= Kathy Butterly =

American sculptor

Kathy Butterly is an American sculptor born in Amityville, New York, in 1963. She lives and works in New York City. Butterly received her Bachelor of Fine Arts from Moore College of Art in Philadelphia, Pennsylvania, in 1986 and her Master of Fine Arts from University of California, Davis in 1990.

== Career ==
Butterly's work consists of multi-layered glazed ceramic sculptures presented on pedestals or plinths specific to the works in question. Peter Schjeldahl has called her "today’s liveliest master of clay." Her work has been compared to that of George Ohr because of its "penchant for crumpled shapes, twisted and pinched openings." Among Butterly's vast library of visual references to historical ceramics, her particular invocation of Ohr in her "thin-walled, manipulated pieces" has also been noted by Roberta Smith. She contorts traditional ceramic forms before adding layer upon layer of glaze, even to the point of adding volume in some cases, firing the works repeatedly. Butterly is very well known for her glaze development and use of color, deploying a range of materials to achieve various finishes from translucent varnishes to puddles of neon color. She eschews large-scale formats, preferring concise compositions expressing various moods.

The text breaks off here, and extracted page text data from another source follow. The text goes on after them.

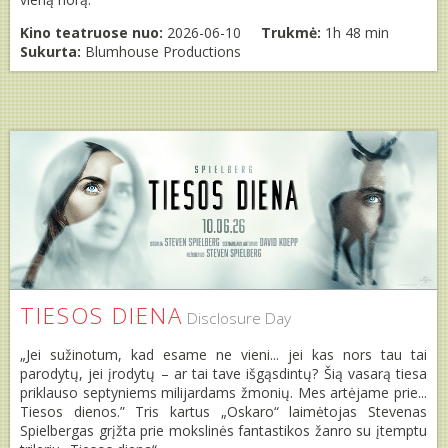
Kino teatruose nuo:
2026-06-10
Trukmė:
1h 48 min
Sukurta:
Blumhouse Productions
TIESOS DIENA
Disclosure Day
„Jei sužinotum, kad esame ne vieni... jei kas nors tau tai
parodytų, jei įrodytų – ar tai tave išgąsdintų? Šią vasarą tiesa
priklauso septyniems milijardams žmonių. Mes artėjame prie...
Tiesos dienos.” Tris kartus „Oskaro“ laimėtojas Stevenas
Spielbergas grįžta prie mokslinės fantastikos žanro su įtemptu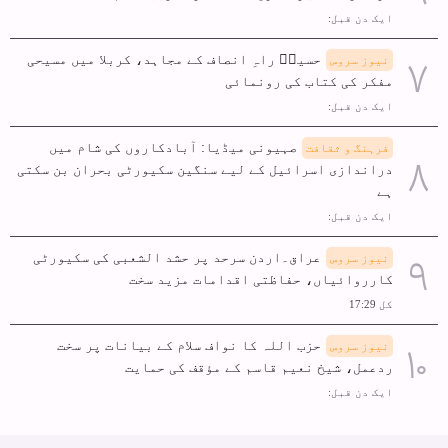
ایک دن قبل:
حسینؑ راہِ انصاف کے مجاہد، کربلا میں مسیحی
نیوز سروس
مفکر کی کتاب کی رونمائی
ایک دن قبل:
صہیونی میڈیا: آبادکاروں کی شام میں
فرہنگ و ثقافت
دراندازی اسرائیل کے لیے سنگین سکیورٹی بحران بن سکتی
ہے
ایک دن قبل:
عراق۔اردن سرحد پر حشد الشعبی کی سکیورٹی
نیوز سروس
کارروائیاں، حفاظتی اقدامات مزید سخت
کل 17:29
حزب اللہ کا نواف سلام کے بیانات پر سخت
نیوز سروس
ردعمل، شیخ نعیم قاسم کے مؤقف کی حمایت
ایک دن قبل: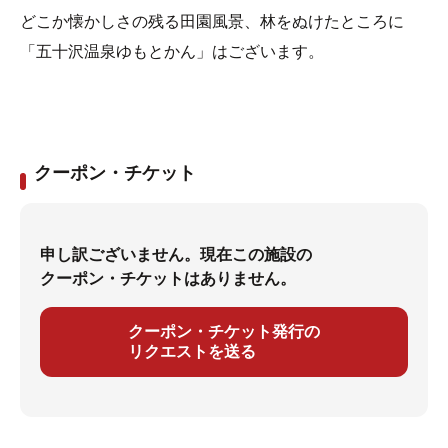
どこか懐かしさの残る田園風景、林をぬけたところに
「五十沢温泉ゆもとかん」はございます。
クーポン・チケット
申し訳ございません。現在この施設の
クーポン・チケットはありません。
クーポン・チケット発行の
リクエストを送る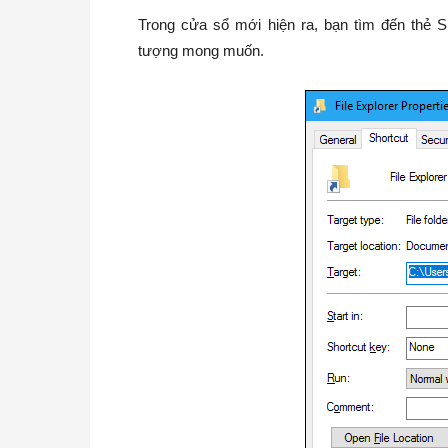
Trong cửa sổ mới hiện ra, bạn tìm đến thẻ 
tượng mong muốn.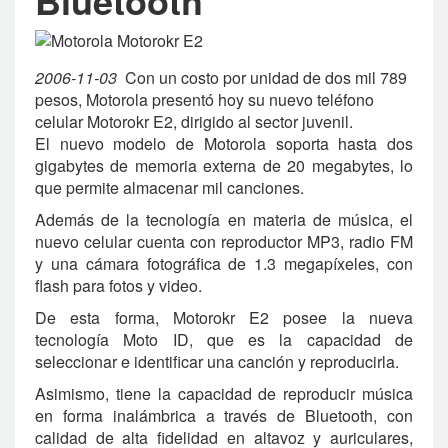
Bluetooth
2006-11-03
Con un costo por unidad de dos mil 789
pesos, Motorola presentó hoy su nuevo teléfono
celular Motorokr E2, dirigido al sector juvenil.
El nuevo modelo de Motorola soporta hasta dos
gigabytes de memoria externa de 20 megabytes, lo
que permite almacenar mil canciones.
Además de la tecnología en materia de música, el
nuevo celular cuenta con reproductor MP3, radio FM
y una cámara fotográfica de 1.3 megapíxeles, con
flash para fotos y video.
De esta forma, Motorokr E2 posee la nueva
tecnología Moto ID, que es la capacidad de
seleccionar e identificar una canción y reproducirla.
Asimismo, tiene la capacidad de reproducir música
en forma inalámbrica a través de Bluetooth, con
calidad de alta fidelidad en altavoz y auriculares,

Major solo exhibitions include: ColorForm (2019) at Manetti Shrem Museum of Art; Thought Presence (2018) at James Cohan Gallery; Kathy Butterly- The Quality of a Line at The Armory Fair (2017); The Weight of Color at Shoshana Wayne Gallery (2015); Enter at Tibor de Nagy Gallery (2014); Freaks and Beauties: Opener 10: Kathy Butterly at The Frances Young Tang Teaching Museum. Her work was included in the 54th Carnegie International. She is represented by James Cohan Gallery in New York, and the Shoshana Wayne Gallery in Santa Monica.

In 2018, Butterly's work was included in a gift of modern ceramics by Robert A. Ellison Jr. to the Metropolitan Museum of Art.

From November 4, 2022 to March 5, 2023, the Portland Museum of Art exhibited Kathy Butterly: Out of one, many / Headscapes; an exhibition that displayed small ceramic sculptures she created over three decades.